Cats are fantastic pets that are lovable and often inadvertently hilarious. It’s a common misconception that a cat cannot be trained in the same manner as a dog – cats are more than capable of being trained, you just need to start early!
This is why it’s best to begin training from a young age, preferably as soon as you bring your feline friend home! Cats aren’t as receptive to training as dogs, so you want to give yourself a head start!
Check out these handy kitten training tips !
Getting your Cat to Sit
The basis of cat training is positive reinforcement. If a cat is rewarded for behaviour you deem acceptable, they are likely to be more receptive to learning it. Starting early means the chances of your pet doing it in the future are much greater.

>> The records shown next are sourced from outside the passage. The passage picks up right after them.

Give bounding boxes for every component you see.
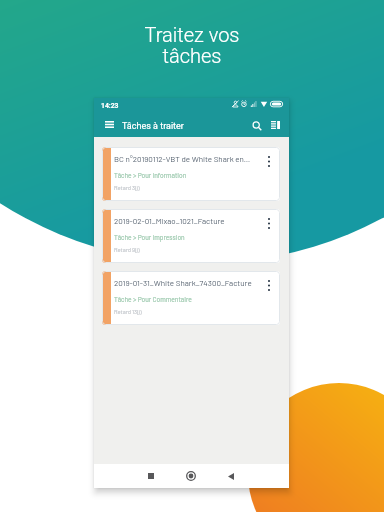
staticText: Retard 9(j) bbox=[114, 246, 140, 253]
staticText: BC n°20190112-VBT de White Shark en… bbox=[114, 154, 251, 164]
button[interactable]: Open navigation menu bbox=[101, 115, 118, 134]
button[interactable]: 2019-01-31_White Shark_74300_Facture bbox=[102, 271, 280, 325]
staticText: Tâche > Pour information bbox=[114, 171, 187, 179]
button[interactable]: Search bbox=[247, 115, 266, 136]
staticText: Retard 13(j) bbox=[114, 308, 142, 315]
button[interactable]: Change view bbox=[264, 115, 286, 135]
staticText: 14:23 bbox=[101, 102, 119, 110]
staticText: 2019-01-31_White Shark_74300_Facture bbox=[114, 278, 252, 288]
button[interactable]: 2019-02-01_Mixao_1021_Facture bbox=[102, 209, 280, 263]
staticText: Traitez vos tâches bbox=[0, 23, 384, 68]
button[interactable]: More options bbox=[259, 212, 279, 234]
staticText: Tâches à traiter bbox=[122, 121, 184, 132]
staticText: Tâche > Pour Commentaire bbox=[114, 295, 192, 303]
staticText: Tâche > Pour impression bbox=[114, 233, 185, 241]
button[interactable]: BC n°20190112-VBT de White Shark en… bbox=[102, 147, 280, 201]
staticText: 2019-02-01_Mixao_1021_Facture bbox=[114, 216, 225, 226]
button[interactable]: Recent apps bbox=[138, 464, 163, 488]
button[interactable]: More options bbox=[259, 274, 279, 296]
button[interactable]: Home bbox=[178, 464, 203, 488]
staticText: Retard 3(j) bbox=[114, 184, 140, 191]
button[interactable]: More options bbox=[259, 150, 279, 172]
button[interactable]: Back bbox=[218, 464, 243, 488]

Teaching sit is relatively easy to do. Playing around with your cat, as soon as they sit down, give an immediate reward. This can be a nice treat such as tuna or a cat snack, a clicker, or just a positive response with your voice such as ‘good’ or ‘yes’ – always reward the moment the bottom is on the ground!
Avoid giving the reward if they move from their position, such as lifting a paw or going on their hind legs. Only offer the treat when he is sitting completely to make him understand the reward. To make him more receptive to being fed as a treat, perform your training during mealtime!
There will be the need to transport your cat at some point in its life, and more than likely a cage or carry crate will be needed for this task. So you will want your kitty to be open to going into the crate to make things go smoothly!
This can easily achieved by placing his meals in your cage or crate for a short period to get him used to being inside. Once he is happy enough to be inside a confined space, you can attempt to close the door. Only do it for a short time initially, ensuring he isn’t distressed or traumatised by the experience. After you can close the door for a prolonged period and you cat is not fussed by his location, you can safely transport you cat whilst keeping him happy.
Cats are happy to be handled for the most part, yet there are some areas of their body they don’t like being touched too much. This can be trained out of them from a young age however, making future trips to the vet and grooming him a stress (and scratch!) free experience.
To teach handling, you will want to get your cat when he is in a good mood and feeling ncie and relaxed. Gently handle him in any sort of awkward position, such as holding him on his side or under the arms, and reward him as you do so using a treat or your voice.
The same goes for areas that will need to be handled in the future. The ears and teeth are good areas to gently touch when your kitten is feeling in playful mood, again rewarding him as you go. Some cats are more open than others, meaning you can give them the treat as soon as you have held or touched them in a certain way. More intimidated kittens will need their treat as you perform the handling, not after.
Should you be successful in training him to be more receptive to being touched and handled in a variety of ways, then grooming tasks like teeth brushing, nail trimming and cleaning the ears are far easier to do.